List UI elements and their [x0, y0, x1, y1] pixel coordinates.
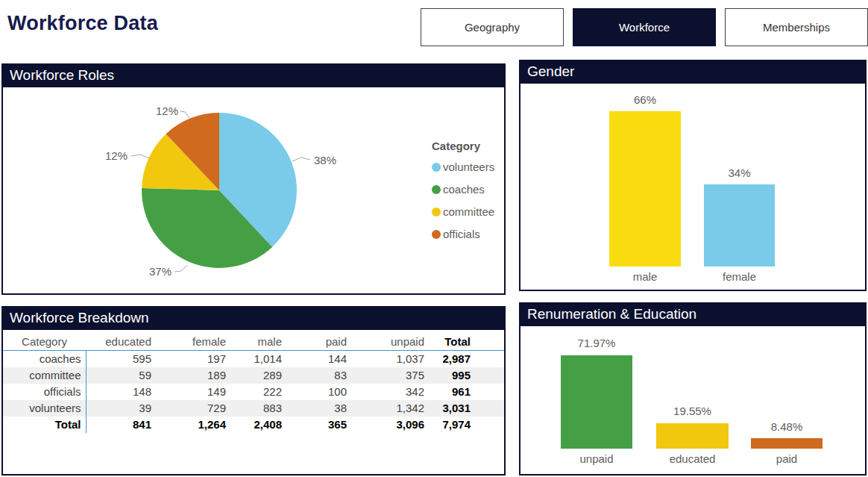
- leader-line-volunteers: [292, 158, 310, 161]
- bar-category-male: male: [609, 270, 681, 283]
- panel-title-gender: Gender: [521, 61, 865, 84]
- leader-line-committee: [131, 155, 149, 158]
- tab-geography[interactable]: Geography: [421, 8, 564, 46]
- bar-category-female: female: [704, 270, 775, 283]
- bar-value-paid: 8.48%: [751, 420, 823, 433]
- cell-grand-total: 7,974: [429, 417, 475, 433]
- cell-paid: 100: [286, 384, 351, 400]
- legend-dot-coaches: [432, 185, 441, 194]
- panel-workforce-roles: Workforce Roles 38% 37% 12% 12% Category…: [1, 63, 506, 295]
- legend-dot-volunteers: [432, 163, 441, 172]
- cell-paid: 38: [286, 400, 351, 417]
- legend-dot-committee: [432, 208, 441, 216]
- cell-educated: 148: [86, 384, 156, 400]
- column-header-total[interactable]: Total: [429, 334, 475, 351]
- bar-paid[interactable]: [751, 438, 823, 449]
- cell-paid: 144: [286, 351, 351, 368]
- column-header-unpaid[interactable]: unpaid: [351, 334, 429, 351]
- legend-title: Category: [432, 140, 494, 152]
- cell-filler: [475, 384, 504, 400]
- cell-category: volunteers: [3, 400, 86, 417]
- bar-value-female: 34%: [704, 166, 775, 179]
- cell-female: 729: [156, 400, 230, 417]
- bar-category-educated: educated: [656, 452, 729, 465]
- tab-bar: Geography Workforce Memberships: [421, 8, 868, 46]
- cell-educated-total: 841: [86, 417, 156, 433]
- page-title: Workforce Data: [7, 12, 158, 35]
- table-row-committee[interactable]: committee 59 189 289 83 375 995: [3, 367, 504, 384]
- bar-unpaid[interactable]: [561, 355, 632, 449]
- bar-value-educated: 19.55%: [656, 405, 729, 417]
- cell-male: 289: [230, 367, 286, 384]
- cell-male: 883: [230, 400, 286, 417]
- cell-unpaid: 1,037: [351, 351, 429, 368]
- panel-title-workforce-breakdown: Workforce Breakdown: [3, 308, 504, 330]
- tab-workforce[interactable]: Workforce: [573, 8, 716, 46]
- legend-label-officials: officials: [443, 228, 480, 240]
- cell-total: 2,987: [429, 351, 475, 368]
- leader-line-officials: [180, 111, 189, 118]
- cell-unpaid: 1,342: [351, 400, 429, 417]
- tab-memberships[interactable]: Memberships: [725, 8, 868, 46]
- cell-category: officials: [3, 384, 86, 400]
- panel-renumeration-education: Renumeration & Education 71.97% 19.55% 8…: [519, 302, 867, 476]
- leader-line-coaches: [174, 265, 187, 272]
- panel-title-workforce-roles: Workforce Roles: [3, 65, 504, 87]
- table-header-row: Category educated female male paid unpai…: [3, 334, 504, 351]
- column-header-male[interactable]: male: [230, 334, 286, 351]
- cell-male-total: 2,408: [230, 417, 286, 433]
- cell-educated: 595: [86, 351, 156, 368]
- cell-female: 197: [156, 351, 230, 368]
- cell-female: 189: [156, 367, 230, 384]
- column-header-educated[interactable]: educated: [86, 334, 156, 351]
- legend-item-officials[interactable]: officials: [432, 226, 494, 249]
- panel-title-renumeration-education: Renumeration & Education: [521, 304, 865, 326]
- pie-label-coaches: 37%: [149, 265, 172, 278]
- cell-male: 1,014: [230, 351, 286, 368]
- bar-value-unpaid: 71.97%: [561, 337, 632, 349]
- cell-category-total: Total: [3, 417, 86, 433]
- legend-item-committee[interactable]: committee: [432, 204, 494, 226]
- column-header-paid[interactable]: paid: [286, 334, 351, 351]
- cell-male: 222: [230, 384, 286, 400]
- bar-category-unpaid: unpaid: [561, 452, 632, 465]
- cell-female-total: 1,264: [156, 417, 230, 433]
- cell-female: 149: [156, 384, 230, 400]
- table-row-total: Total 841 1,264 2,408 365 3,096 7,974: [3, 417, 504, 433]
- table-row-volunteers[interactable]: volunteers 39 729 883 38 1,342 3,031: [3, 400, 504, 417]
- column-header-female[interactable]: female: [156, 334, 230, 351]
- cell-unpaid: 375: [351, 367, 429, 384]
- bar-educated[interactable]: [656, 423, 729, 449]
- cell-filler: [475, 417, 504, 433]
- panel-gender: Gender 66% 34% male female: [519, 60, 867, 291]
- table-row-coaches[interactable]: coaches 595 197 1,014 144 1,037 2,987: [3, 351, 504, 368]
- legend-dot-officials: [432, 230, 441, 239]
- cell-educated: 59: [86, 367, 156, 384]
- legend-item-volunteers[interactable]: volunteers: [432, 159, 494, 181]
- pie-label-officials: 12%: [156, 105, 178, 117]
- bar-male[interactable]: [609, 111, 681, 266]
- cell-unpaid-total: 3,096: [351, 417, 429, 433]
- cell-filler: [475, 367, 504, 384]
- table-row-officials[interactable]: officials 148 149 222 100 342 961: [3, 384, 504, 400]
- legend-label-committee: committee: [443, 205, 494, 218]
- cell-paid: 83: [286, 367, 351, 384]
- cell-paid-total: 365: [286, 417, 351, 433]
- cell-filler: [475, 351, 504, 368]
- cell-category: coaches: [3, 351, 86, 368]
- cell-total: 961: [429, 384, 475, 400]
- legend-item-coaches[interactable]: coaches: [432, 181, 494, 204]
- legend-label-coaches: coaches: [443, 183, 485, 196]
- column-header-filler: [475, 334, 504, 351]
- cell-unpaid: 342: [351, 384, 429, 400]
- bar-category-paid: paid: [751, 452, 823, 465]
- workforce-breakdown-table: Category educated female male paid unpai…: [3, 334, 504, 433]
- panel-workforce-breakdown: Workforce Breakdown Category educated fe…: [1, 306, 506, 476]
- column-header-category[interactable]: Category: [3, 334, 86, 351]
- pie-label-committee: 12%: [105, 149, 128, 162]
- cell-total: 995: [429, 367, 475, 384]
- bar-value-male: 66%: [609, 93, 681, 106]
- cell-total: 3,031: [429, 400, 475, 417]
- bar-female[interactable]: [704, 184, 775, 266]
- cell-filler: [475, 400, 504, 417]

Required work:
Output the records exactly, pictures excluded.

Response to this task:
List UI elements and their [x0, y0, x1, y1] pixel coordinates.
- leader-line-volunteers: [292, 158, 310, 161]
- bar-category-male: male: [609, 270, 681, 283]
- panel-title-gender: Gender: [521, 61, 865, 84]
- leader-line-committee: [131, 155, 149, 158]
- tab-geography[interactable]: Geography: [421, 8, 564, 46]
- bar-category-female: female: [704, 270, 775, 283]
- bar-value-paid: 8.48%: [751, 420, 823, 433]
- cell-grand-total: 7,974: [429, 417, 475, 433]
- cell-paid: 100: [286, 384, 351, 400]
- legend-dot-coaches: [432, 185, 441, 194]
- panel-workforce-roles: Workforce Roles 38% 37% 12% 12% Category…: [1, 63, 506, 295]
- legend-dot-volunteers: [432, 163, 441, 172]
- cell-paid: 38: [286, 400, 351, 417]
- legend-dot-committee: [432, 208, 441, 216]
- cell-educated: 148: [86, 384, 156, 400]
- column-header-total[interactable]: Total: [429, 334, 475, 351]
- bar-paid[interactable]: [751, 438, 823, 449]
- cell-paid: 144: [286, 351, 351, 368]
- column-header-unpaid[interactable]: unpaid: [351, 334, 429, 351]
- legend-title: Category: [432, 140, 494, 152]
- cell-filler: [475, 384, 504, 400]
- cell-category: volunteers: [3, 400, 86, 417]
- bar-value-female: 34%: [704, 166, 775, 179]
- cell-female: 729: [156, 400, 230, 417]
- bar-category-educated: educated: [656, 452, 729, 465]
- tab-bar: Geography Workforce Memberships: [421, 8, 868, 46]
- cell-educated-total: 841: [86, 417, 156, 433]
- page-title: Workforce Data: [7, 12, 158, 35]
- table-row-committee[interactable]: committee 59 189 289 83 375 995: [3, 367, 504, 384]
- bar-unpaid[interactable]: [561, 355, 632, 449]
- bar-value-educated: 19.55%: [656, 405, 729, 417]
- cell-male: 289: [230, 367, 286, 384]
- cell-male: 883: [230, 400, 286, 417]
- cell-unpaid: 1,037: [351, 351, 429, 368]
- panel-title-workforce-breakdown: Workforce Breakdown: [3, 308, 504, 330]
- tab-workforce[interactable]: Workforce: [573, 8, 716, 46]
- legend-label-officials: officials: [443, 228, 480, 240]
- cell-total: 2,987: [429, 351, 475, 368]
- leader-line-officials: [180, 111, 189, 118]
- cell-unpaid: 1,342: [351, 400, 429, 417]
- tab-memberships[interactable]: Memberships: [725, 8, 868, 46]
- cell-category: officials: [3, 384, 86, 400]
- panel-renumeration-education: Renumeration & Education 71.97% 19.55% 8…: [519, 302, 867, 476]
- leader-line-coaches: [174, 265, 187, 272]
- panel-title-workforce-roles: Workforce Roles: [3, 65, 504, 87]
- table-header-row: Category educated female male paid unpai…: [3, 334, 504, 351]
- column-header-male[interactable]: male: [230, 334, 286, 351]
- cell-male-total: 2,408: [230, 417, 286, 433]
- cell-educated: 595: [86, 351, 156, 368]
- cell-female: 197: [156, 351, 230, 368]
- cell-female: 189: [156, 367, 230, 384]
- column-header-educated[interactable]: educated: [86, 334, 156, 351]
- legend-item-officials[interactable]: officials: [432, 226, 494, 249]
- panel-title-renumeration-education: Renumeration & Education: [521, 304, 865, 326]
- pie-label-coaches: 37%: [149, 265, 172, 278]
- cell-male: 1,014: [230, 351, 286, 368]
- bar-value-unpaid: 71.97%: [561, 337, 632, 349]
- cell-category-total: Total: [3, 417, 86, 433]
- legend-item-committee[interactable]: committee: [432, 204, 494, 226]
- column-header-paid[interactable]: paid: [286, 334, 351, 351]
- cell-male: 222: [230, 384, 286, 400]
- bar-category-unpaid: unpaid: [561, 452, 632, 465]
- cell-female-total: 1,264: [156, 417, 230, 433]
- cell-female: 149: [156, 384, 230, 400]
- table-row-total: Total 841 1,264 2,408 365 3,096 7,974: [3, 417, 504, 433]
- table-row-volunteers[interactable]: volunteers 39 729 883 38 1,342 3,031: [3, 400, 504, 417]
- column-header-female[interactable]: female: [156, 334, 230, 351]
- cell-unpaid: 375: [351, 367, 429, 384]
- bar-educated[interactable]: [656, 423, 729, 449]
- cell-filler: [475, 417, 504, 433]
- panel-gender: Gender 66% 34% male female: [519, 60, 867, 291]
- table-row-coaches[interactable]: coaches 595 197 1,014 144 1,037 2,987: [3, 351, 504, 368]
- legend-dot-officials: [432, 230, 441, 239]
- cell-educated: 59: [86, 367, 156, 384]
- legend-item-volunteers[interactable]: volunteers: [432, 159, 494, 181]
- pie-label-officials: 12%: [156, 105, 178, 117]
- bar-male[interactable]: [609, 111, 681, 266]
- cell-unpaid-total: 3,096: [351, 417, 429, 433]
- cell-filler: [475, 367, 504, 384]
- table-row-officials[interactable]: officials 148 149 222 100 342 961: [3, 384, 504, 400]
- legend-label-committee: committee: [443, 205, 494, 218]
- cell-paid: 83: [286, 367, 351, 384]
- cell-paid-total: 365: [286, 417, 351, 433]
- cell-filler: [475, 351, 504, 368]
- cell-category: coaches: [3, 351, 86, 368]
- cell-total: 961: [429, 384, 475, 400]
- legend-item-coaches[interactable]: coaches: [432, 181, 494, 204]
- legend-label-coaches: coaches: [443, 183, 485, 196]
- column-header-filler: [475, 334, 504, 351]
- cell-unpaid: 342: [351, 384, 429, 400]
- bar-category-paid: paid: [751, 452, 823, 465]
- workforce-breakdown-table: Category educated female male paid unpai…: [3, 334, 504, 433]
- panel-workforce-breakdown: Workforce Breakdown Category educated fe…: [1, 306, 506, 476]
- column-header-category[interactable]: Category: [3, 334, 86, 351]
- pie-label-committee: 12%: [105, 149, 128, 162]
- cell-total: 995: [429, 367, 475, 384]
- bar-value-male: 66%: [609, 93, 681, 106]
- cell-total: 3,031: [429, 400, 475, 417]
- bar-female[interactable]: [704, 184, 775, 266]
- cell-filler: [475, 400, 504, 417]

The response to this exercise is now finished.